I then varied the operating voltage and noticed that I could induce garbage readings which continued even after cycling the power. The design appears to be susceptible to corruption of the calibration constants when operated on low voltage. I do not believe that the 16F84 has inherent brown out protection, and it does not seem that the circuit contains brown out protection - an unwise shortcut given that unreliable operation of the MCU could (and does) result in corruption of the EEPROM calibration constants.

I have modified the code so that when the shunt is applied to the CAL0 pins it not only stores the correct calibration value for the 0A case, but it also stores a sensible initial value for the other three constants so that the display will read 0 when the shunt is removed, and will be approximately calibrated as is the case with a newly programmed chip. (This is so that calibration behaves as per the construction notes.)

I also added a brown out device to pull the /MCLR pin low when Vcc is less than 4.2 - 4.5V. It is a pity that this little 3 pin device worth a couple of dollars wasn't integrated into the board design.

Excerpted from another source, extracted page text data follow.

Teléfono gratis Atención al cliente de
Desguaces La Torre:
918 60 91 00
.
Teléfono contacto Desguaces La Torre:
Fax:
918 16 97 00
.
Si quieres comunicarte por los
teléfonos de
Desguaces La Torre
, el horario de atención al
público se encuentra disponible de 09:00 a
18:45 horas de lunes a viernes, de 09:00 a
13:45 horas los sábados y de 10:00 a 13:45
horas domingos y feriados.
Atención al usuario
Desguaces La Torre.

Silicon Chip missed the opportunity to educate readers of the extra care that needs to be taken when an MCU can corrupt critical parameters, ways of detecting it, ways of recovering from it, and ways of minimising the risk of occurrence. Imagine if the engine management system in your car was as unreliable as this project seems!

A zip containing the modified source code (including a large number of changes to the code to get it to compile under the current version of MPLAB) and the compiled hex code is available for download.

In summary:

My friend reports that after the above mods, calibration was straightforward and that the unit has operated reliably for 6 months.